*Task prompt*. Every line in the entries that holds "below" should be identified and copied.

*Data shown*.
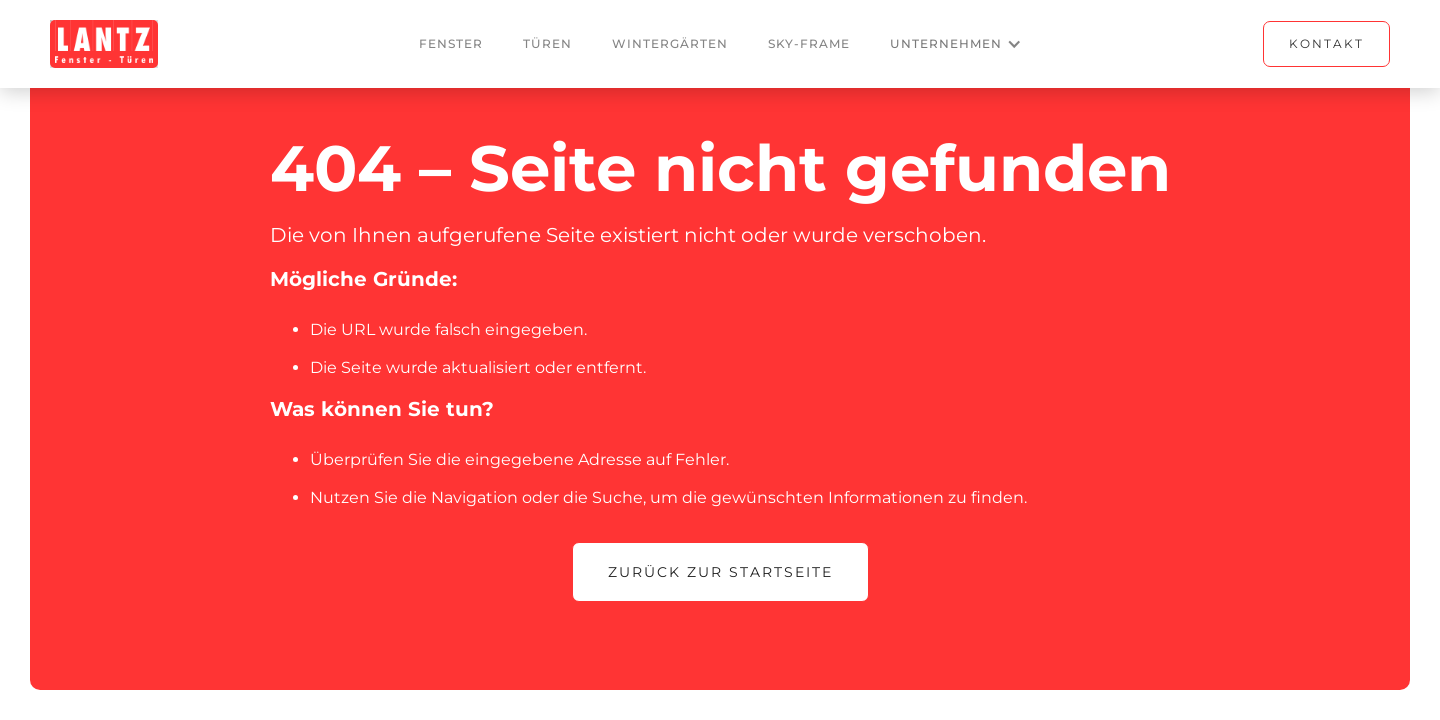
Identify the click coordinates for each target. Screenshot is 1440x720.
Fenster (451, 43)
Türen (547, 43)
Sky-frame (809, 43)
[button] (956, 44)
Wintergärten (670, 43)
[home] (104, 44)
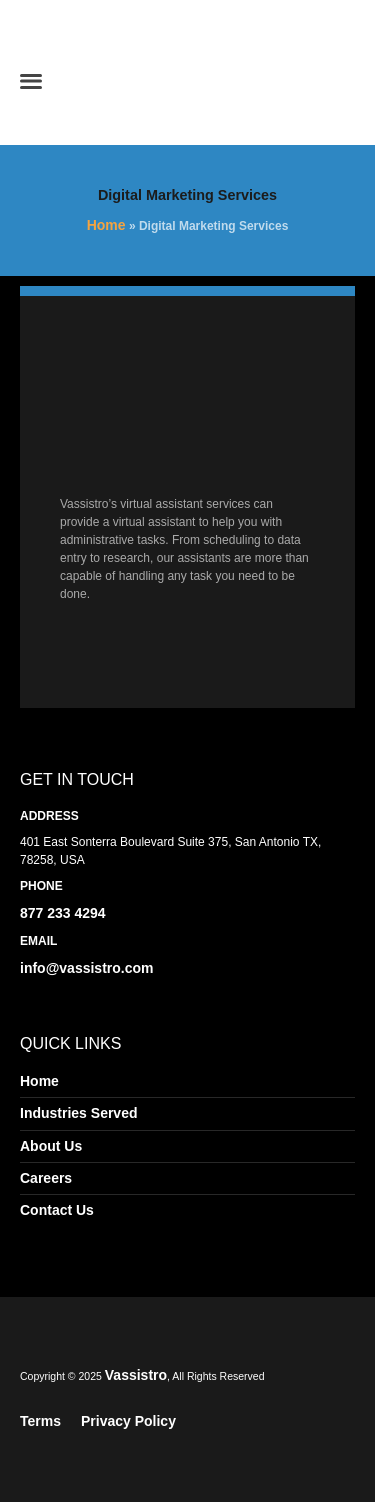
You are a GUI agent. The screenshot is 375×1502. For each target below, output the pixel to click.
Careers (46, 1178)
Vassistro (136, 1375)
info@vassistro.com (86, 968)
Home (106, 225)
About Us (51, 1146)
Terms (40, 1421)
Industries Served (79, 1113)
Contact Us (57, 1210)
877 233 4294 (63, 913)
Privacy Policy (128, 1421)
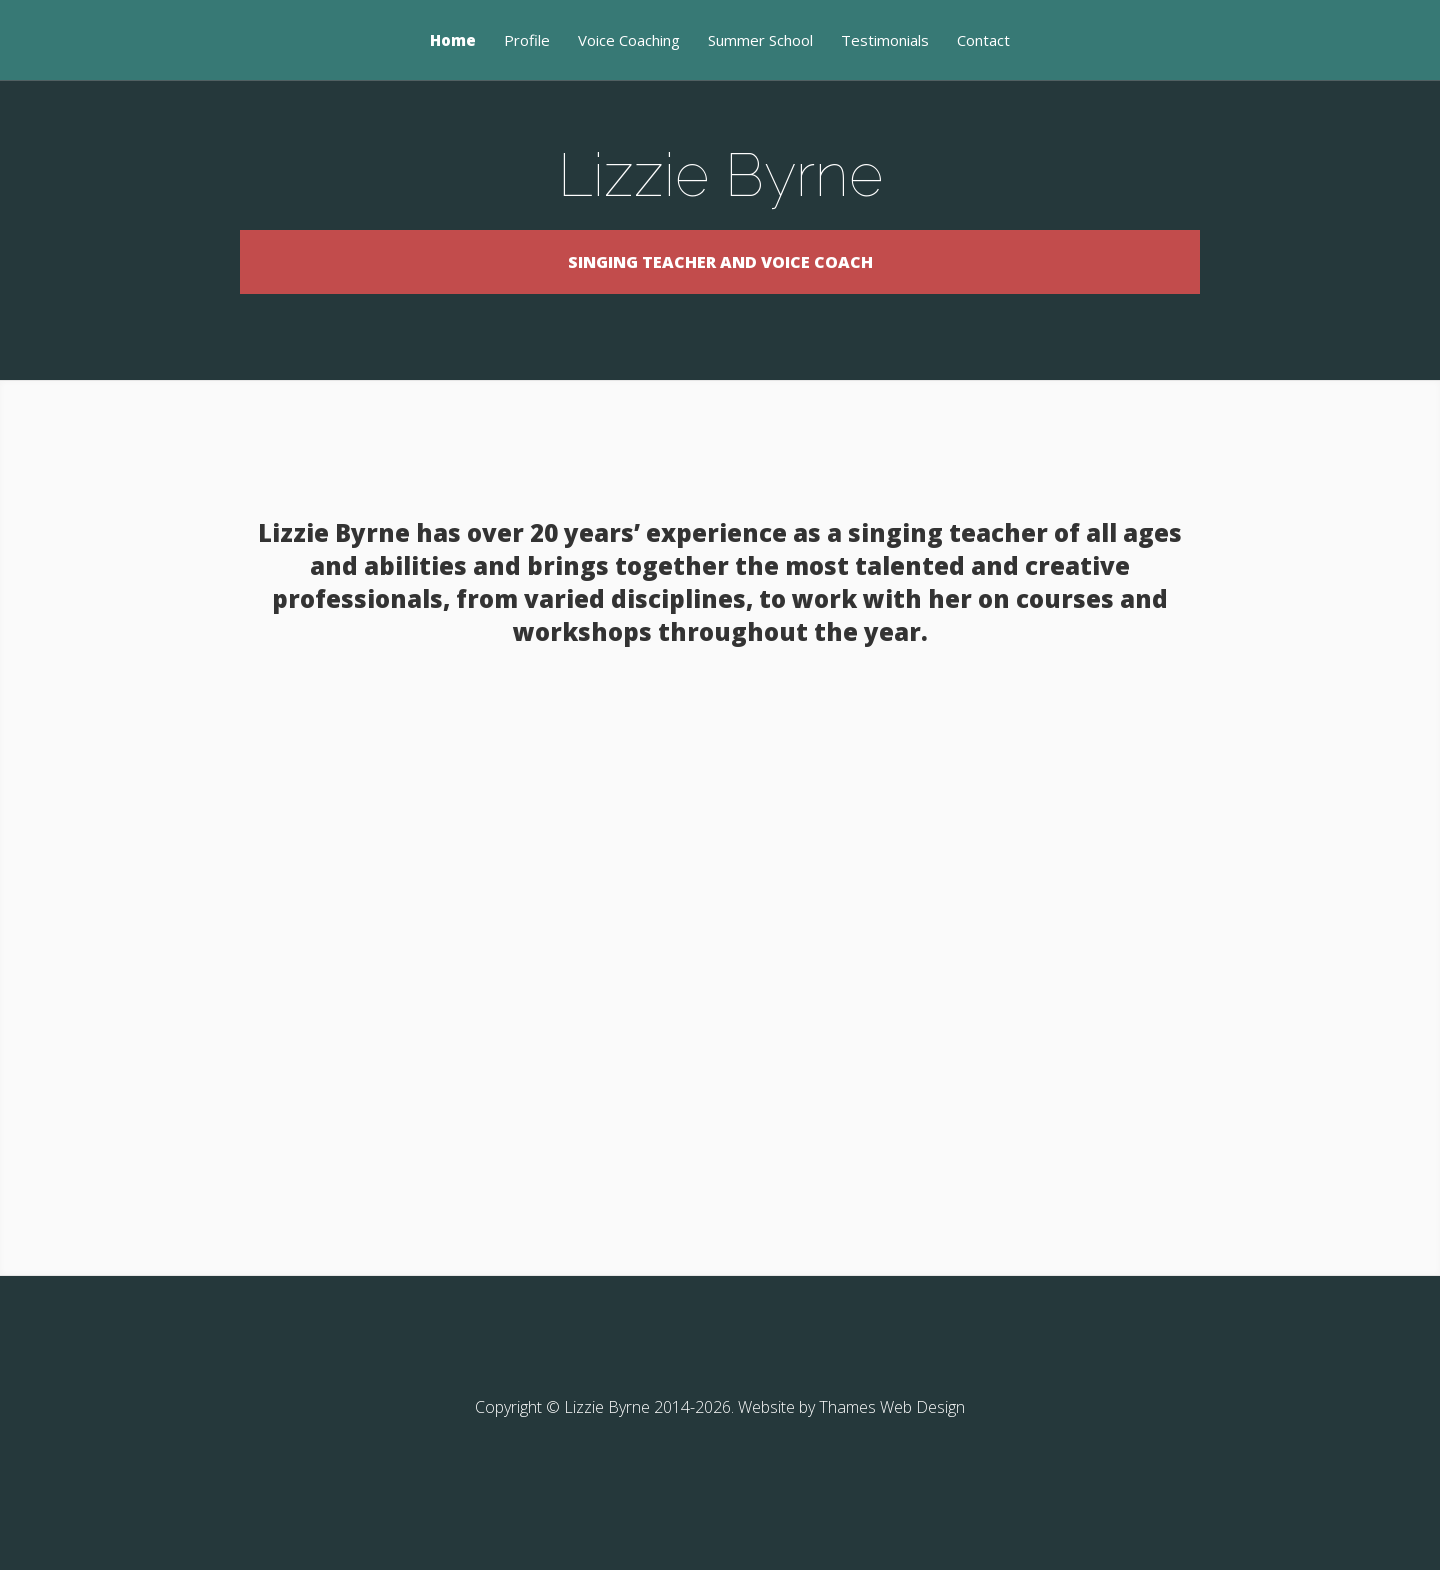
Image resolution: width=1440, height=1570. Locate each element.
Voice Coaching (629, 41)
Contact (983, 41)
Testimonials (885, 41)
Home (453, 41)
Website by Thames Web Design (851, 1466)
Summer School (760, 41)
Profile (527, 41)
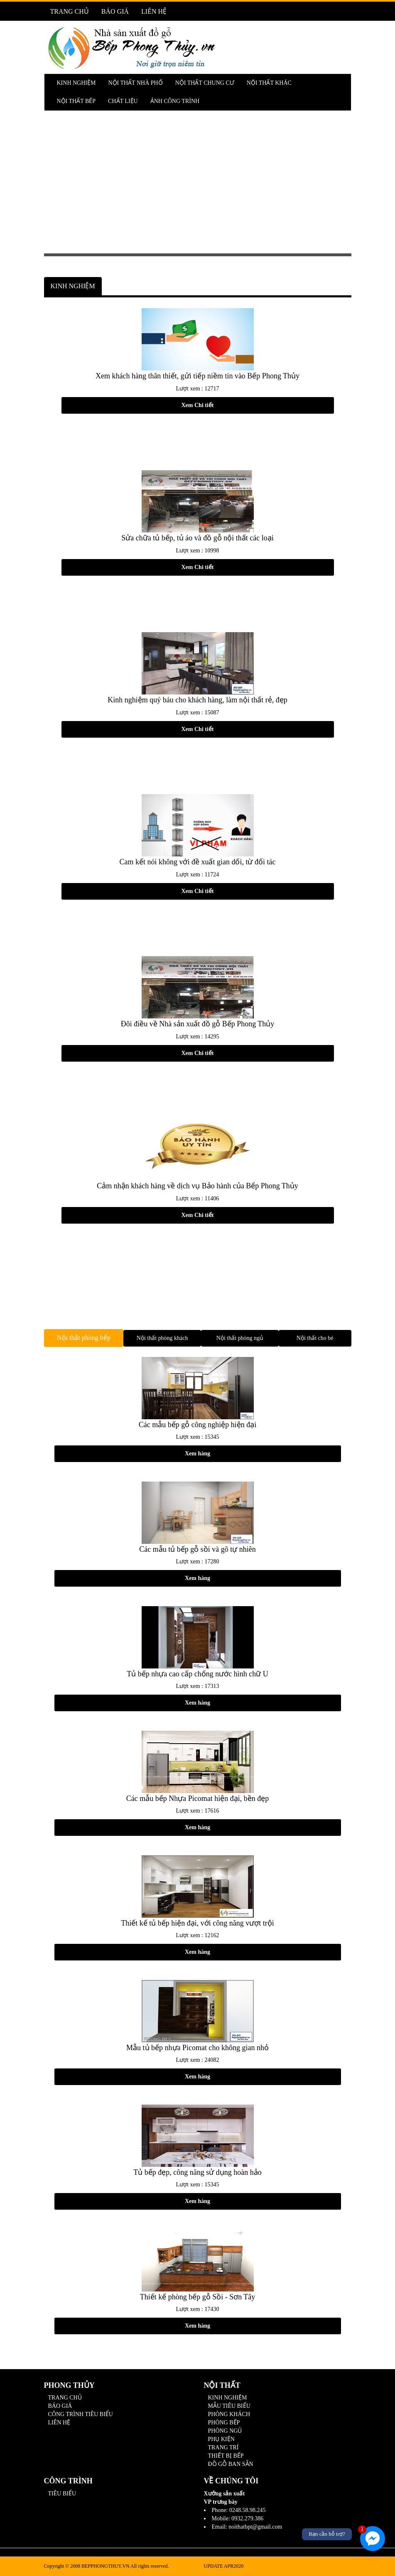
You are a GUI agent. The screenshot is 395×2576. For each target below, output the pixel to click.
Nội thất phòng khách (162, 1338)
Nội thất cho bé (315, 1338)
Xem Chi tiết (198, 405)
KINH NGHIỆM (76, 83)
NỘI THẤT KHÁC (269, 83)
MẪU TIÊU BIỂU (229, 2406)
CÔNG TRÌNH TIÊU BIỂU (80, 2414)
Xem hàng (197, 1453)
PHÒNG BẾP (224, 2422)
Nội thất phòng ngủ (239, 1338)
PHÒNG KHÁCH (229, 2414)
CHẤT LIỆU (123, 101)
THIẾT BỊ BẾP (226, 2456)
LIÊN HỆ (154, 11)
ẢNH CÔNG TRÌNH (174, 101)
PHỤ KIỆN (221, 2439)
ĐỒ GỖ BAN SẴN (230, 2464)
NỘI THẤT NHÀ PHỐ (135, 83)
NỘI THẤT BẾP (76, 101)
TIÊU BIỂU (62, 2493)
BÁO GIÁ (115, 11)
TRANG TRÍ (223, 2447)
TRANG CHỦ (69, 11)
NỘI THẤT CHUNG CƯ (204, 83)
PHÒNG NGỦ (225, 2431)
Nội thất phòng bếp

*Response area*.
You are a GUI agent. The screenshot is 375×1502. For each target below, output the pixel to click.
You are a GUI agent. The screenshot is 395×2576. For each target below, output the pixel to click.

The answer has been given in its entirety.